Like most things in ML, the answer of which layers to use come down to empirical evidence more than theory. In a typical Lora training pipeline, you freeze the contents of the base model and just adjust the Lora layers. The more layers you convert to lora layers the more degrees of freedom you have for the optimization.
There are some finetuning regimens that only recommend finetuning the last layer since this is theorized to have the "highest order" representation of the inputs. Other training regimens will finetune all layers. It's largely data and problem dependent. Lora just mirrors this convention.
Yeah, but if I remember correctly the paper, LoRA followed the logic that only the last layers on a llm changed drastically during finetuning, and the layers above remained almost unchanged, so it made sense to alterate only the last ones, breaking this by adding a LoRA at each linear layer doesn't seem to follow the logic of why LoRA was created and why it works.

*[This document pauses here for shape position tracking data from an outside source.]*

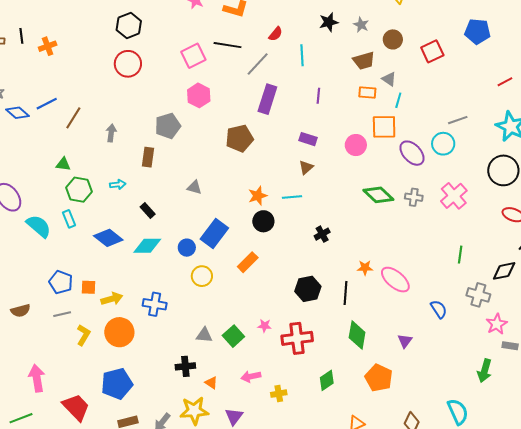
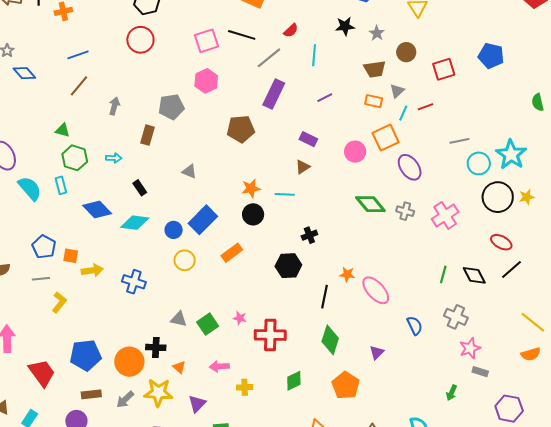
gray triangle: (389, 79) -> (397, 91), turned 35
red line: (505, 82) -> (426, 107), moved
purple line: (318, 96) -> (325, 98), turned 49
blue line: (47, 104) -> (78, 55), moved
orange square: (384, 127) -> (386, 138), turned -32
cyan circle: (443, 144) -> (479, 163), moved
black diamond: (504, 271) -> (474, 275), moved, turned 65
black hexagon: (308, 289) -> (288, 266), moved
orange circle: (119, 332) -> (129, 362), moved
green arrow: (485, 371) -> (452, 393), size x0.7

Well, Lora works just because it's a low rank approximation of full updates - much in the same way that SVD works, and regular gradient updating works. It delivers good results by both acting as a regularizer and by allowing larger models to be updated with smaller memory footprints.
My point is that the original Lora paper choosing the last layer is one choice. And it is likely the most common one because of its higher symbolic nature typically being all that's needed for good performance on downstream tasks.
Depending on the size of your finetuning job I've personally seen updating more layers (or updating some only on a certain learning rate schedule) to be more effective. Lora is just the mathematical technique of updating, it doesn't really have a hypothesis on the ideal training regimen.
Thanks, I'll meditate on that and re read the paper with this view in mind.
The last sentence makes sense to me, if the finetuning job changes significatively more the weights of other layers than just the last one, it is kinda normal to to use Lora on them. I had the impression that it was rarely the case, but I must be mistaken. I'll think about applications where this is the case.
I prefer the not from scratch, but from configuration approach by Axolotl. Aolotl supports fine-tuning mistral, llama-2, with lots of the latest techniques - sample packing, flash attention, xformers.
I concentrate on collecting and curating the fine-tuning data, do "data-centric" fine-tuning - not learning LoRA from scratch.
During training, it's more efficient than full finetuning because you only update a fraction of the parameters via backprop.
During inference, it can ...
1) ... be theoretically a tad slower if you add the LoRA values dynamically during the forward pass (however, this is also an advantage if you want to keep a separate small weight set per customer, for example; you run only one large base model and can apply the different LoRA weights per customer on the fly)
2) ... have the exact same performance as the base model if you merge the LoRA weights back with the base model.
Yeah, the LoRA part is from scratch. The LLM backbone in this example is not, this is to provide a concrete example. But you could apply the exact same LoRA from scratch code to a pure PyTorch model if you wanted to:
If anyone is interested in a more 'pure' or 'scratch' implementation, check out https://github.com/michaelnny/QLoRA-LLM. (author here) It also supports 4-bit quantized LoRA, using only PyTorch and bitsandbytes, without any other tools.
Not to be confused with LoRa ("long range"), a radio communication protocol. At first I thought this could be about using LLMs to find optimal protocol parameters, but alas.
It's the first thing that comes to my mind too, but this is mentioned in every thread (and there are far more of them for LoRA than LoRa atm), and in this case there's unlikely to be much confusion because it starts by spelling out the acronym: 'LoRA, which stands for Low Rank Adaptation, [...]'.
Concur; or at least don't use a mix of lower and upper-case, like the radio. I think there would be less mis-assumptions if they had called it "LORA", "Lora", "lora" etc. "LoRA" is asking for trouble.